Sources: FY2024 Annual Report, 2024 target vs realisation [15]; FY2025 Annual Report, 2025 target vs realisation [16].
The forward view has been marked down to match. The FY2025 report projects the national paint industry to grow ~6.5% a year over 2025–2032 — roughly a third slower than the 2021 forecast — while restating the long-run per-capita headroom and noting that near-term purchasing-power softness can hold growth back without changing the structural case [17]. Management's read on the near-term pressure is competitive as much as macro: it names new entrants and intensifying price strategies as the leading industry challenge [18].
My read: the market's growth is genuine but slow, and it argues for a durable compounder rather than a re-acceleration story. A market growing ~6.5% and a share leader growing mid-single digits at ~21% net margins is a good outcome to own for years — but it does not, on its own, rescue an IPO multiple that was priced for near-double-digit growth.

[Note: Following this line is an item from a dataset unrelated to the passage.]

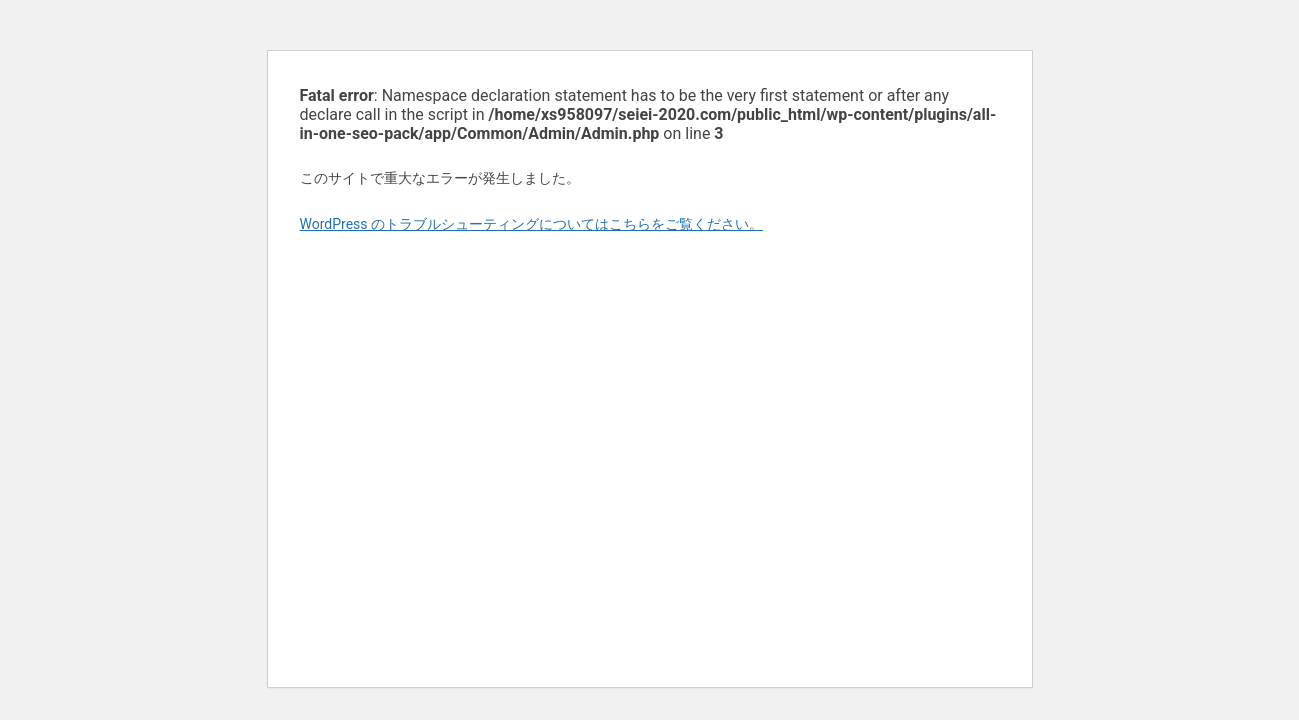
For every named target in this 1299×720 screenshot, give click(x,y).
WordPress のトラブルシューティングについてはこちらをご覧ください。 (532, 224)
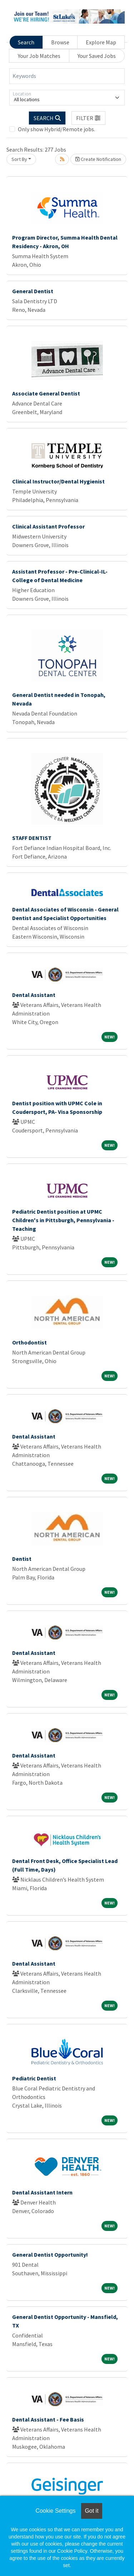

The strongest fact against a purely cautious read is that the macro backdrop is firm: Indonesia grew 5.11% in 2025, up from 5.03%, with construction among the fastest sectors (+7.02% in 2024), and the 2026 GDP target is 5.4% [19][20][21]. If volume growth reconverges toward that construction pace, the delivered-versus-forecast gap narrows. What would change my read is a return to genuine double-digit volume growth actually delivered — not projected — over two or more years, which would signal the per-capita convergence finally pulling demand rather than a share-gain grind in a soft market.
Where the growth sits
The demand is concentrated where the economy is. Java and Bali contributed ~55% of decorative paint demand in 2020 and hold the densest retailer and tinting-machine networks; Sumatra and Sulawesi together add nearly 30%, and Kalimantan ~9% [22]. The forward tilt runs off-Java: construction is growing faster in Sumatra, Sulawesi and Kalimantan, and the government's urbanisation agenda — including new mega-city ambitions around Medan and Makassar — points demand toward exactly the regions where Avian's owned-distribution reach is the hardest advantage to replicate. That is the mechanism by which a slow-growing national pond can still deliver above-market volume for the leader — the same distribution edge that let Avian gain share while the market disappointed.
In short, the demand side is a market whose long-run potential is real but whose near-term growth has repeatedly undershot the promise embedded in the 2021 listing price.